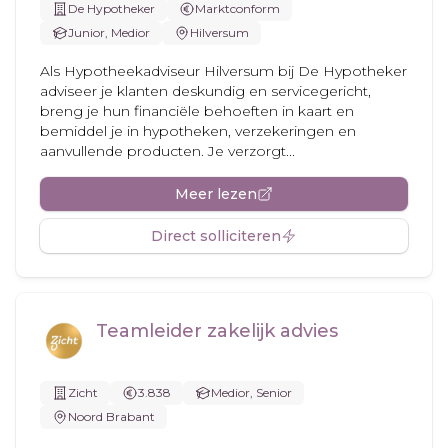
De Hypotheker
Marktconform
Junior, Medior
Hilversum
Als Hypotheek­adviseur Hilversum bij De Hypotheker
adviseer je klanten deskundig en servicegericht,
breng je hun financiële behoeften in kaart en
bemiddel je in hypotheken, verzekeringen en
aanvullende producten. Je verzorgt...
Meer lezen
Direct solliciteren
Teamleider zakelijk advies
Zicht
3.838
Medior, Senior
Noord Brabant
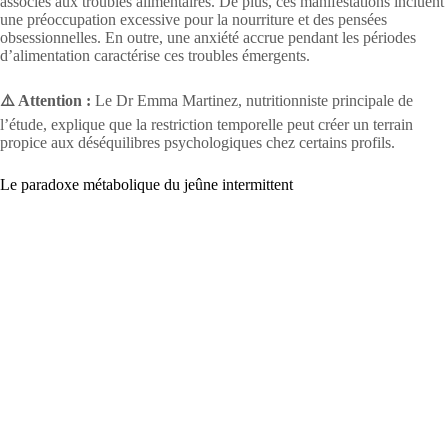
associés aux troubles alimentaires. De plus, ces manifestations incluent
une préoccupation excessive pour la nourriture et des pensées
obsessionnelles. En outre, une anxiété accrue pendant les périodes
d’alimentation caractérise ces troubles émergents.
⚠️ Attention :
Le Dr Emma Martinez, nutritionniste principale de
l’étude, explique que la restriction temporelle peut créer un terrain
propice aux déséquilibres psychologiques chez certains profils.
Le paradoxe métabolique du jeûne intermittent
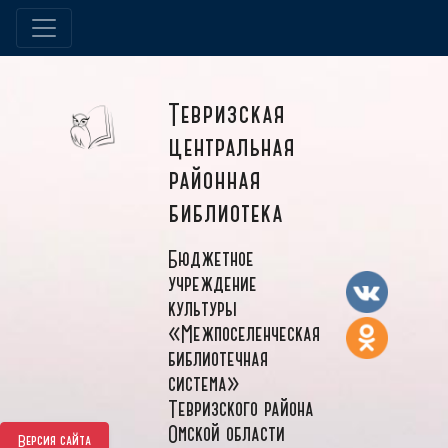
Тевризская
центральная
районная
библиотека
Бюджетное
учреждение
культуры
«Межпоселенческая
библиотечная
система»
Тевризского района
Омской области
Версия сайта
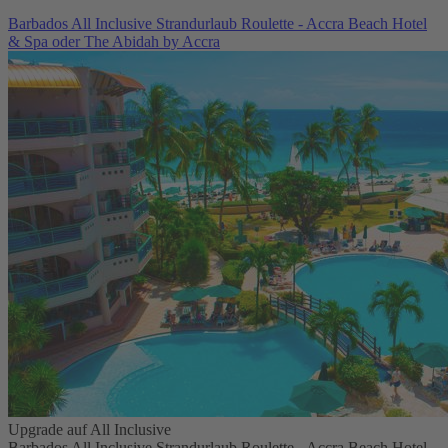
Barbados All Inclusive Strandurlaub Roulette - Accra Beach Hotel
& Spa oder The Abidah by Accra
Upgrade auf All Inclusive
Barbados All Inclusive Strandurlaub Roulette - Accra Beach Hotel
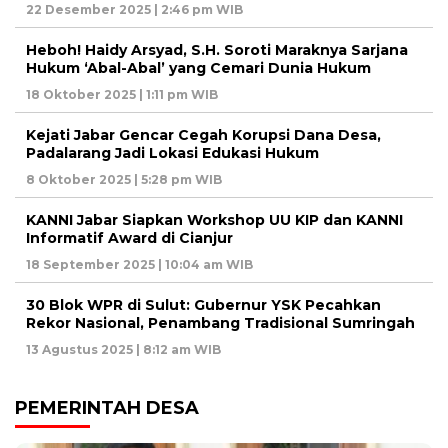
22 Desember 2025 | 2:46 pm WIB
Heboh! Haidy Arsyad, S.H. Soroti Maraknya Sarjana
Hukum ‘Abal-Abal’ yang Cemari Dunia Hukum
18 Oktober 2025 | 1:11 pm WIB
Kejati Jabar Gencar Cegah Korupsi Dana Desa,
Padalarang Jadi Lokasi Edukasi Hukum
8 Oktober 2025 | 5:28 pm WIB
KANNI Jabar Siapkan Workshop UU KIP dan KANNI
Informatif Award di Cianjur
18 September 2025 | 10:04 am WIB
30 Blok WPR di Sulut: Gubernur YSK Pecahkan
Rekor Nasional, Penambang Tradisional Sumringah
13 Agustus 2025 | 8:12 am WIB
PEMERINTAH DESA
=-=-=-=-=
What you have to do —
Reproduce every line above containing "Hypotheker".

Answer to this problem —
De Hypotheker
Als Hypotheek­adviseur Hilversum bij De Hypotheker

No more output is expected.